HAMDİ YILMAZ – Türkiye’nin çelik tel ihracatında son durum

Avrupa Birliği ile Gümrük Birliği Anlaşması imzalayıp da her türlü fondan muaf olan çeliğimizin ilk mağdur edildiği günden buyana sık sık yazarım. Bu anlaşmanın ihlalidir diye. 1996’dan bu yana Türk çelik ihracatı olumsuz olarak ne kadar etkilendi, bilen yok.
Ne varki, yazıp çizmekle havanda su dövmeye devam ediyoruz.
1996 yılından bu yana kelli felli nice dışişleri, ekonomi, gümrük ve ticaret bakanlarımız oldu.
O günden bu yana AB ülkelerinde görev yapan ve kendisini bilmem neyinde boncuk var sanan nice ticaret müşavirlerimiz oldu.
Ne akıllı, yazdığı raporlarla Ankara’yı yada AB’yi bunalrtarak bu sorunu çözmeye zorlayan ticaret müşaviri gördük, ne de Türk çeliğini işin odağına oturtan, öncelikleştiren bakan gördük.
Bu makamları harekete geçmeye zorlayacak sivil toplum kuruluşlarımız zaten yok. Hiçbirisi bu işi kendisine dert edip AB mahkemeleri nezdinde Türk çeliğinin hakkını aramadı. Niyetlenen bile olmadı.
***
AB kodamanları lütufta bulunup, 30 Haziran 2019-30 Haziran 2020 tarihleri arasında yani bir yıllık dönemde Romanya’ya, Türkiye’den ancak 105 ton çelik tel getirme kotası vermişler.
İlk bir aylık dönemde, yani geçtiğimiz Temmuz ayında bu kotanın 15 tonluk bölümü bitmiş. Bu gidişle yılbaşında kota bitecek ve sonraki altı ayda kimse Türkiye’den çelik tel getiremeyecek.
***
Dün yazdım, bugün yine tekrarlıyayım, 2012-2013 döneminde Türkiye Dünya Sağlık Örgütü Raporuna göre haklı olarak Romanya’dan yola çıkan canlı hayvan transit geçişine izin vermeyince, Romanya çıkar yol olarak Türk meyve sebzecilerinin ümüğüne çökmeyi gördü. Bu sektöre milyonlarca euroluk zarar verdi ve sonunda istediğini aldı.
***
Şimdi, elinizi vicdanınıza koyarak düşünün; Türkiye, AB’ye karşı Romanya’nın bize uyguladığı gibi bir yol bulamaz mıydı, halen bulamaz mı?

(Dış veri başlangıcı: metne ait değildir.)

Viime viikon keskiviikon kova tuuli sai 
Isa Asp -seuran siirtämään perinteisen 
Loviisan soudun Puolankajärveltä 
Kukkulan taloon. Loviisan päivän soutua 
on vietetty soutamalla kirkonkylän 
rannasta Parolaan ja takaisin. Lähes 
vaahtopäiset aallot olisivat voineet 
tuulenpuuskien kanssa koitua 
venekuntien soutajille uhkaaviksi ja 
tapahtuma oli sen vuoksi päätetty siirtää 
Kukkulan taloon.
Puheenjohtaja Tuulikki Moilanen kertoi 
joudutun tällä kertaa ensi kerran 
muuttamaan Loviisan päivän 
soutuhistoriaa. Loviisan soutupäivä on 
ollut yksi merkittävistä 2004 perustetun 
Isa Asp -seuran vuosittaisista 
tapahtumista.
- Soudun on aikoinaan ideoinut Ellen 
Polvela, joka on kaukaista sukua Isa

Bize göre bulur. Ancak, zaman ve emek harcayacak işadamı, STK, bürokrat ve bunların baskısı ile harekete geçecek siyasi irade lâzım.
Avrupa Birliği’ni kendi imzaladığı anlaşmaya sadık kılacak, bir değil binbir yol var. o yolları bulacak akıl ve güç, işadamından STK’sına, bürokratından politikacısına kadar bizde var.
Ama yapamıyoruz, oynamasını bilmeyen gelin gibi ya “yerimiz dar” yada “yenimiz dar” deyip sızlanmakla yetiniyoruz.
***
Bu sızlanmalarımıza uygun olarak gördüğüm Cahit Armağan Dilek’e ait şu sözleri de dikkatinize sunuyorum:
“Söyledim; duydu anlamına gelmez. Duydu; doğru anladı anlamına gelmez. Anladı; hak verdi anlamına gelmez. Hak verdi; inandı anlamına gelmez. İnandı; uyguladı anlamına gelmez. Uyguladı; sürdürecek anlamına gelmez.”